# Write It First, Then Let AI Drive
*April 2026*
There's a thing that happens when you start using AI coding tools seriously. You assume the best workflow is obvious: let AI generate the first draft, then you clean it up and maintain it by hand.
I've been finding the opposite to be true.
## The Conventional Wisdom Is Backwards
The story most people tell about AI coding tools goes like this: let AI generate the boilerplate, the scaffolding, the initial version. Then you, the human, take over for the real work — the architectural decisions, the maintenance, the subtle taste judgments that make a library feel *right*.
It sounds reasonable. AI is fast at generating code. Humans are good at judgment. Let each do what they're best at.
I've been finding the opposite to be true. Write the initial version by hand. Pour your taste, your instincts, your opinionated architectural decisions into that first draft. Then let AI take the wheel for cleanup, feature additions, bug fixes, documentation, and ongoing maintenance.This might seem obvious in five years, or completely wrong. I'm reporting what I'm actually finding in practice, not what I think the theory should be.
This isn't a minor workflow preference. It's a fundamentally different model of what human-AI collaboration looks like in software, and I think it reveals something important about how intelligence — artificial or otherwise — actually works.
## The Codebase Is the Style Guide
When I wrote Requests in 2011, I spent an unreasonable amount of time on the API surface. Not on the HTTP implementation — that was relatively straightforward. On how it *felt* to use. The names of things. The shape of the response object. Whether you'd write `response.json()` or `response.to_json()` or `response.as_json`. Those decisions weren't arbitrary. They encoded a specific philosophy about how humans think about HTTP.
That philosophy lives in the code itself. Not in a `CONTRIBUTING.md`. Not in a design document. In the actual patterns of how things are named, how errors are handled, how the public API relates to the internal implementation. The code *is* the style guide, written in the most unambiguous language possible: working software.There's a concept in philosophy called tacit knowledge — things you know but can't fully articulate. A hand-written codebase is tacit knowledge made legible. You couldn't write a document that captures every micro-decision, but the code captures all of them by definition.
When Claude Code reads a codebase I've written by hand, it's reading that embedded philosophy. It picks up on naming conventions, error handling patterns, how I structure modules, where I put comments, what I choose to make public versus private. It's not just reading syntax. It's reading *intent*.
And then it can extend that intent faithfully. When it added GZip middleware to Responder, it didn't invent a new pattern. It followed the pattern I'd established with the existing middleware stack. When it adds a new scale system to PyTheory, it follows the architecture I laid down for how musical systems are structured. The AI isn't making taste decisions. It's amplifying taste decisions I already made.

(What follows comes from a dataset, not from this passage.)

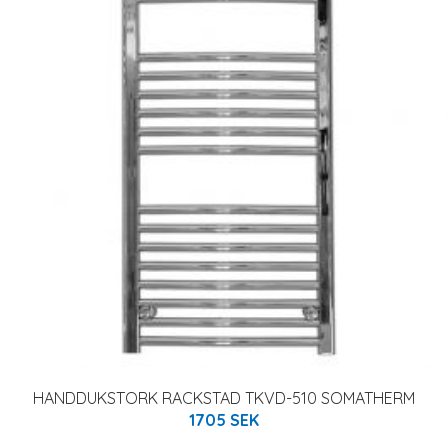
HANDDUKSTORK RACKSTAD TKVD-510 SOMATHERM
1705 SEK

This is the key insight: **a hand-written codebase is a style guide written in code itself.** AI can read it and extend it. But if AI writes V1, there's no style guide to read. There's no human signature. There's no opinionated foundation. There's just... generated code, competent but characterless.
## What V1 Encodes
Let me be specific about what gets embedded when you write the first version by hand, because it's more than just "code style."

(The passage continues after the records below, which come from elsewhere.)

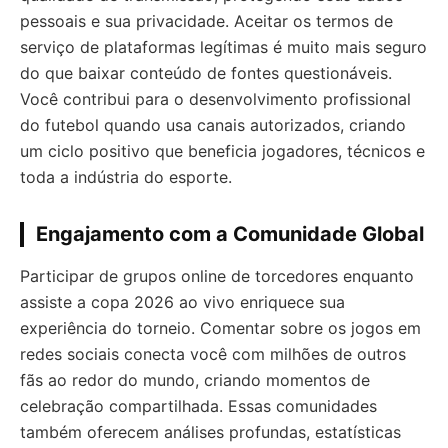
pessoais e sua privacidade. Aceitar os termos de
serviço de plataformas legítimas é muito mais seguro
do que baixar conteúdo de fontes questionáveis.
Você contribui para o desenvolvimento profissional
do futebol quando usa canais autorizados, criando
um ciclo positivo que beneficia jogadores, técnicos e
toda a indústria do esporte.
Engajamento com a Comunidade Global
Participar de grupos online de torcedores enquanto
assiste a copa 2026 ao vivo enriquece sua
experiência do torneio. Comentar sobre os jogos em
redes sociais conecta você com milhões de outros
fãs ao redor do mundo, criando momentos de
celebração compartilhada. Essas comunidades
também oferecem análises profundas, estatísticas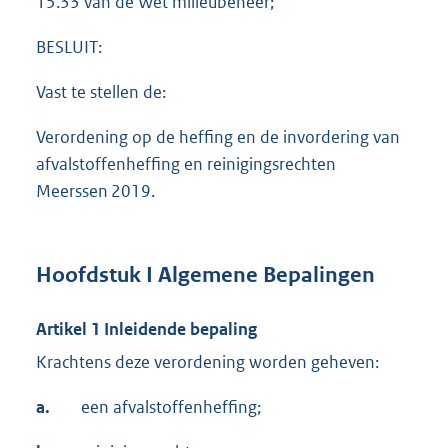
15.33 van de Wet milieubeheer;
BESLUIT:
Vast te stellen de:
Verordening op de heffing en de invordering van
afvalstoffenheffing en reinigingsrechten
Meerssen 2019.
Hoofdstuk I Algemene Bepalingen
Artikel 1 Inleidende bepaling
Krachtens deze verordening worden geheven:
a.
een afvalstoffenheffing;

**Architectural instincts.** Say you're building a music theory library. AI might start with `Scale` or `Chord` as the primary abstraction, because those are the higher-level concepts that appear most in documentation. But if you play guitar, you know that individual notes are what your fingers touch, and the library should build up from physical reality. That architectural choice shapes every feature that comes after it.

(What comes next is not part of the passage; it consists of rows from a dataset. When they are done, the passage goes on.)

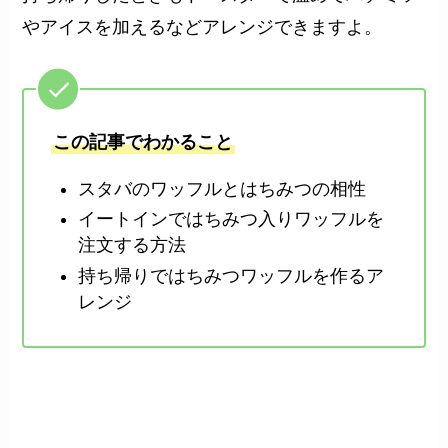
やアイスを加えるなどアレンジできますよ。
この記事でわかること
スタバのワッフルとはちみつの相性
イートインではちみつ入りワッフルを
注文する方法
持ち帰りではちみつワッフルを作るア
レンジ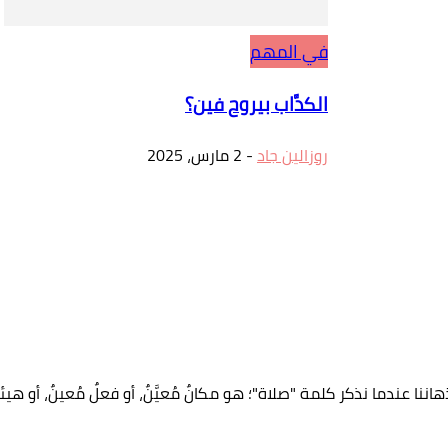
في المهم
الكدَّاب بيروح فين؟
روزالين جاد
-
2 مارس، 2025
هاننا عندما نذكر كلمة "صلاة"؛ هو مكانٌ مُعيَّنٌ، أو فعلٌ مُعينٌ، أو هيئةٌ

**Taste in naming.** `resp.html` instead of `resp.set_content_type_and_body("text/html", content)`. `Note("C4")` instead of `NoteFactory.create(note="C", octave=4)`. These naming decisions aren't cosmetic. They encode a philosophy about how humans should interact with code — a [for humans](/essays/2025-08-27-from_http_to_consciousness) philosophy. AI trained on the entire internet has seen every naming convention in existence. It doesn't have a preference. But once it reads a codebase with a strong naming voice, it can match that voice precisely.The "for humans" philosophy isn't just about readable APIs. It's about respecting the cognitive load of the person using the tool. Every unnecessary abstraction, every verbose method name, every surprising default is a tax on human attention. The best code is code that doesn't make you think about the code.
**Error philosophy.** How a library fails tells you as much as how it succeeds. Do you raise custom exceptions or let Python's built-in errors propagate? Do your error messages blame the user or guide them? Do you fail fast or try to recover? These decisions are deeply personal, and they pervade every function in the codebase. I wrote about this in the context of [designing for the worst day](/essays/2026-03-18-designing_for_the_worst_day) — the error experience *is* the experience for someone having a bad day.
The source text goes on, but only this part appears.